An alternative solution would be one that doesn’t focus on the smoke detector, but instead identifies the conditions that lead to the initial spark: A child playing with matches in a garage filled with gas and oil, for example. In the context of cybersecurity, this might be user activity, misconfigurations and other vulnerabilities.
To extend the analogy a bit further, smoke alarms are reasonably effective at their designated purpose, as they substantially reduce your odds of dying in a fire. Yet, on their own, they aren’t quite effective enough. Why? Faulty designs, malfunctions and — most importantly — human error.
While most smoke alarms are mechanically reliable, the same can’t always be said for their purchasers and installers. Changing a battery is a simple thing, but people tend to put it off — even when their smoke detectors are emitting those irritating beeps. Using a strong, unique password is a simple thing, but people consistently fail to do so.
Home builders and inspectors understand this tendency — that’s why many battery-powered smoke detectors are backed up by a second power source in the form of electrical wires. Battery based home security systems, too, are often built with a secondary electrical power source to act as a failsafe if an intruder disables the battery or an owner simply fails to remember.
So what does this have to do with cybersecurity risk? It’s simple: A second security layer — extending below conventional threat and detection — is a critical tool for mitigating the risks created by human error and those challenging unknown unknowns.
You can have an extensive array of conventional security controls. Yet without a deeper layer to manage the risks that aren’t understood and anticipated, your critical assets are going to remain vulnerable.
So How Do You Build a Second Layer?
Creating a layer of security capable of managing unknown risk requires shedding a purely reactive posture. Instead, it’s necessary to mimic the mindset of attackers and simulate their tactics and techniques, continuously probing for new and unknown vulnerabilities.

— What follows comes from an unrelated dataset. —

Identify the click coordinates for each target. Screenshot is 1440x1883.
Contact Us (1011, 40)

A penetration test, or a red team exercise, is one way to accomplish this. Yet manual testing has drawbacks. Namely, such tests are expensive and thus generally episodic in nature. As a result, organizations lack visibility into the ongoing state of their defenses. In cloud and hybrid environments, changes occur at a dizzying pace — and any one of these changes can create a new security gap.

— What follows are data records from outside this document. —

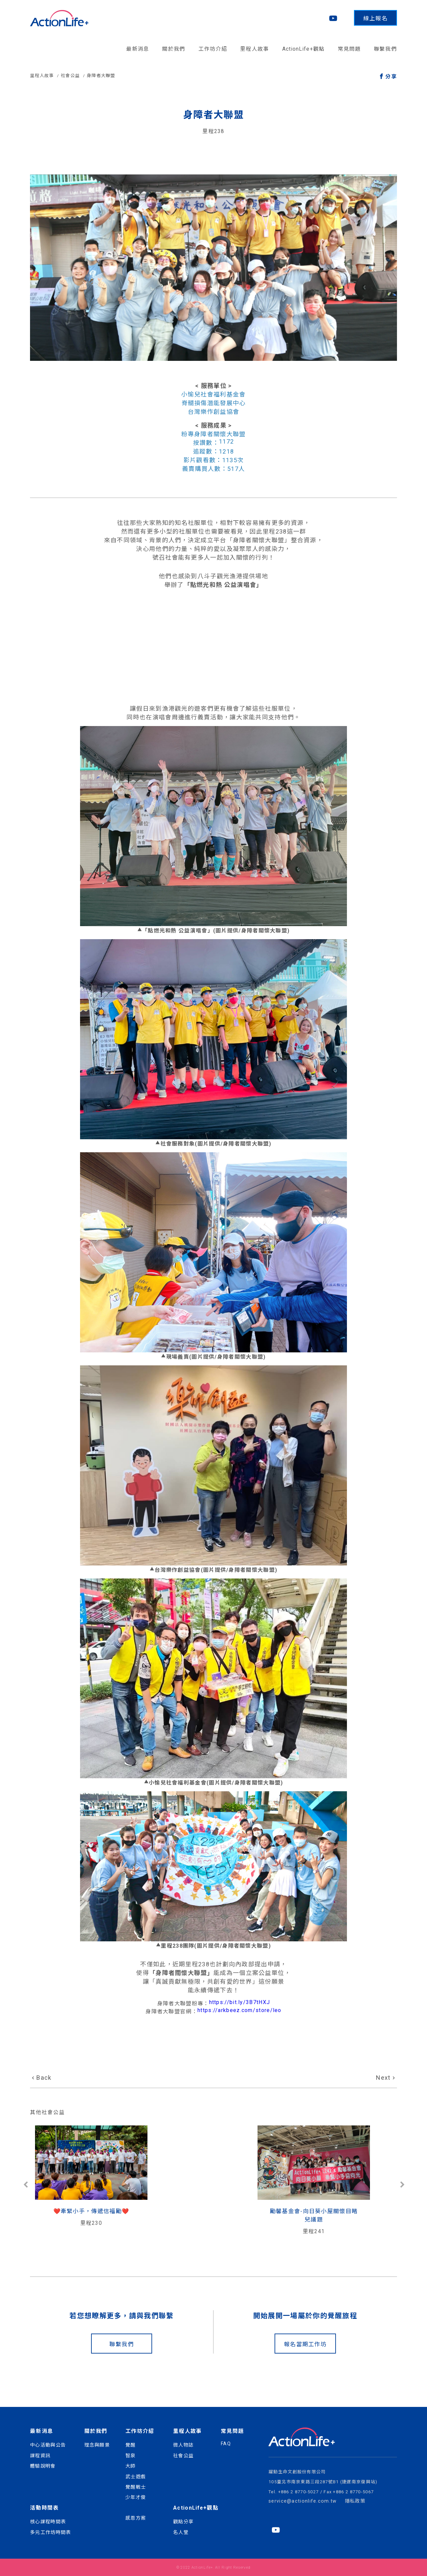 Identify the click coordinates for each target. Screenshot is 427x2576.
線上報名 (375, 18)
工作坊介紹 (213, 49)
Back (43, 2077)
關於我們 (173, 49)
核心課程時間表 (48, 2521)
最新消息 (137, 49)
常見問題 (349, 49)
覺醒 (130, 2445)
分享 (391, 77)
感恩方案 (135, 2518)
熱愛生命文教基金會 (335, 2211)
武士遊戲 (135, 2476)
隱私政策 (355, 2501)
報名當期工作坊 (305, 2344)
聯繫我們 (385, 49)
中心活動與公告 (48, 2445)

This means that a truly effective approach must also be continuous, or automated.
In 2021, smart organizations need a new approach that uses the attacker’s perspective to find and remediate critical attack paths across on-premises and multi-cloud networks. They need peace of mind to secure their hybrid networks to eventually shield their most critical assets, their “crown jewels”.

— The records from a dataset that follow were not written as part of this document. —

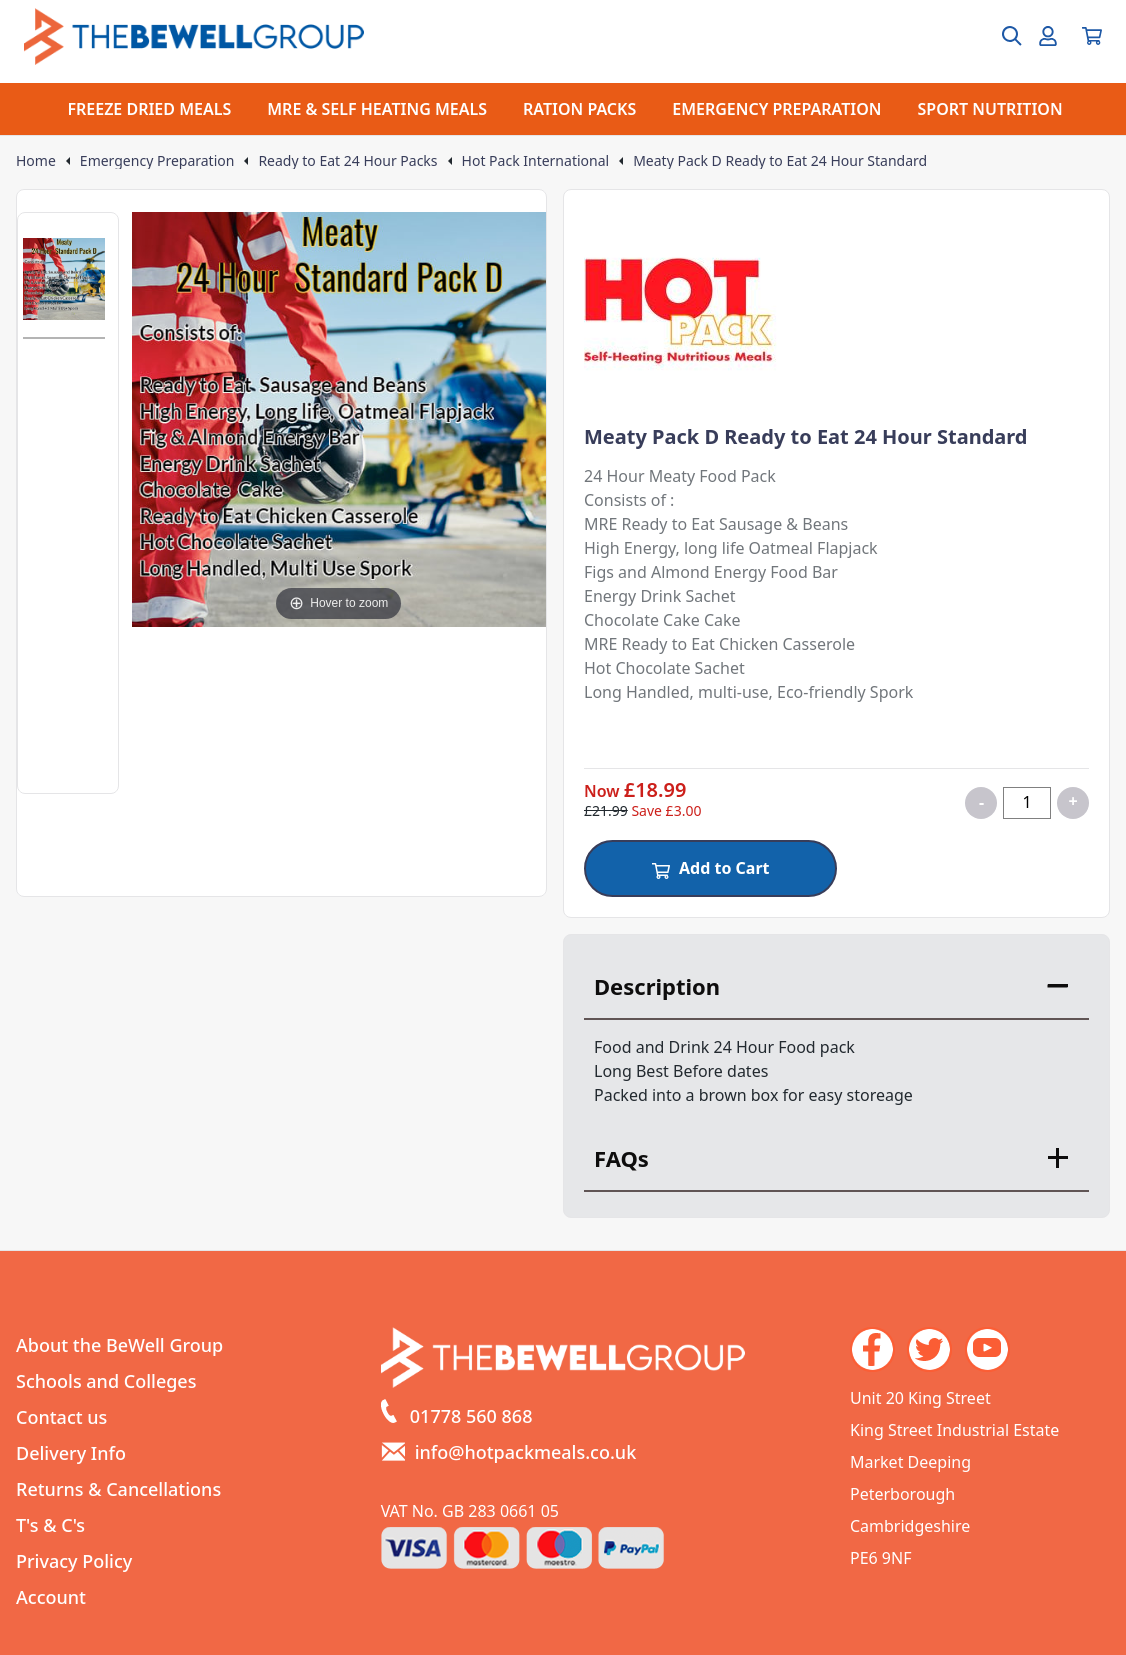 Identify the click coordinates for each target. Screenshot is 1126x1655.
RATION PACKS (579, 109)
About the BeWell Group (119, 1345)
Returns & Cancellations (118, 1489)
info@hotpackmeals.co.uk (526, 1452)
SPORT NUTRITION (990, 109)
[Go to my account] (1048, 36)
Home (36, 161)
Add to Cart (710, 868)
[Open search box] (1000, 36)
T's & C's (50, 1525)
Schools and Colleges (106, 1381)
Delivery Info (71, 1453)
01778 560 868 (471, 1416)
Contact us (61, 1417)
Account (51, 1597)
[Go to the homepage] (194, 36)
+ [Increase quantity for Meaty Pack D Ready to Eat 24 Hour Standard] (1072, 801)
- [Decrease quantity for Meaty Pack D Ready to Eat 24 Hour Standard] (981, 802)
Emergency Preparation (157, 161)
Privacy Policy (74, 1561)
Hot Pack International (536, 161)
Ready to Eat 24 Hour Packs (347, 161)
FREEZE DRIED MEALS (149, 109)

When deployed in conjunction with conventional detection and response tools, an attack path management platform helps create a deeper layer of vulnerability and risk management — one with the ability to deter and defend against the most slippery and dangerous cyber adversary of all.
The one we don’t know we don’t know — and therefore can’t prepare for or defend against with conventional tools.
About the author
Shay Siksik has been a cybersecurity evangelist for more than a decade, always with a passion for customer service, process improvement, and information security. Prior to joining XM Cyber, he worked for seven years at Skybox Security, where he reached the position of Global Director of Solutions Architecture, before eventually moving to Cato to run the Security Services. He started his career with the Israel Defense Forces, where he was a Network Security Team Leader for several years.